The temperature dropped by a few more degrees, but the mage merely offered a single strained smile, rather than a storm of ice, as he struggled to hold on to his calm. "I think not, worm. Your own lacking skills of perception might deceive you, but my Lord's nose does not lie to me. I can smell the scent of three of you."
"Three of us there may be, but only two of us are knights. That goes contrary to the little story that you've crafted for yourself, does it not?" Lombard said. By now Beam could tell that he was purposefully being inflammatory, abandoning his usual nobleesque mannerisms in favour of merely riling the mage up. "Can you guess which of us it is?"
The mage didn't like that. Even from a mile away – for that was literally how far away he was standing – they could see he didn't like it. Lombard's word cut under his skin.
"You lie. I smell it. I smell it!
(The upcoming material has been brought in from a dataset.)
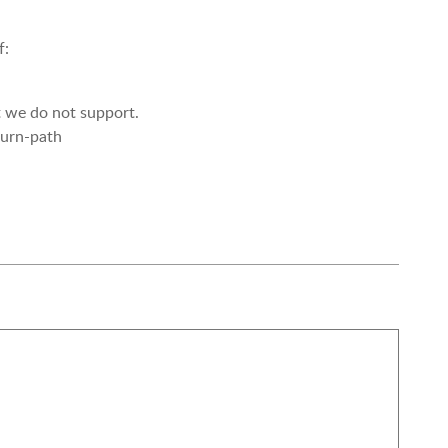
f:
t we do not support.
eturn-path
LIAR! LIAR! I SMELL IT!" The mage said, giving in to rage.
"That whore only chooses the rich! She never chose me! She says hard work, she does! Who has worked harder? Not you, knight! Not you with your gold, and your bread, and your women!
Not you! None have worked harder than I, yet the whore did not hear my prayers, she didn't!"
"The boy," Lombard interrupted. "A peasant. Worse than that – an ex-slave. Claudia blessed him."
"LIAAAAAAAAAR!" The mage roared, as he swung his hand, and another storm of ice lances came shooting in, this time three from each side, and this time far more dangerous than the last.
Instead of puncturing through houses like it had before, they completely steamrolled them, flattening everything in their path, less like watery glass and more like blue stone, they hit with all the weight of rocky pillars charging at a speed triple that of a horse.
"Ingolsol," a single name, spoken calmly, enough to silence a room full of people. The darkest of all the dark gods. The most powerful, the most feared, the most hard to understand. One did not make light of prayers to him, especially if they were a knight.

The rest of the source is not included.